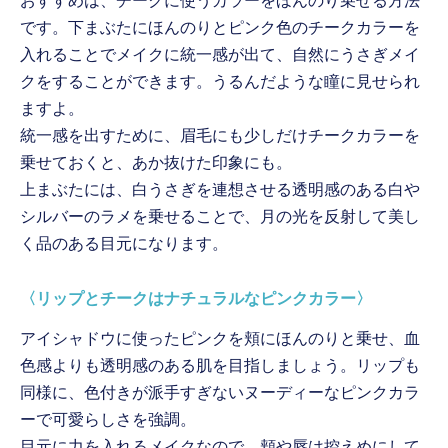
おすすめは、チークに使うカラーをほんのり乗せる方法
です。下まぶたにほんのりとピンク色のチークカラーを
入れることでメイクに統一感が出て、自然にうさぎメイ
クをすることができます。うるんだような瞳に見せられ
ますよ。
統一感を出すために、眉毛にも少しだけチークカラーを
乗せておくと、あか抜けた印象にも。
上まぶたには、白うさぎを連想させる透明感のある白や
シルバーのラメを乗せることで、月の光を反射して美し
く品のある目元になります。
〈リップとチークはナチュラルなピンクカラー〉
アイシャドウに使ったピンクを頬にほんのりと乗せ、血
色感よりも透明感のある肌を目指しましょう。リップも
同様に、色付きが派手すぎないヌーディーなピンクカラ
ーで可愛らしさを強調。
目元に力を入れるメイクなので、頬や唇は控えめにして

◇ ◇ ◇ ◇ ◇ ◇ ◇

**Exercise description:**
Repeat each record as given. No picture belongs in the copy.

**Task result:**
おすすめは、チークに使うカラーをほんのり乗せる方法
です。下まぶたにほんのりとピンク色のチークカラーを
入れることでメイクに統一感が出て、自然にうさぎメイ
クをすることができます。うるんだような瞳に見せられ
ますよ。
統一感を出すために、眉毛にも少しだけチークカラーを
乗せておくと、あか抜けた印象にも。
上まぶたには、白うさぎを連想させる透明感のある白や
シルバーのラメを乗せることで、月の光を反射して美し
く品のある目元になります。
〈リップとチークはナチュラルなピンクカラー〉
アイシャドウに使ったピンクを頬にほんのりと乗せ、血
色感よりも透明感のある肌を目指しましょう。リップも
同様に、色付きが派手すぎないヌーディーなピンクカラ
ーで可愛らしさを強調。
目元に力を入れるメイクなので、頬や唇は控えめにして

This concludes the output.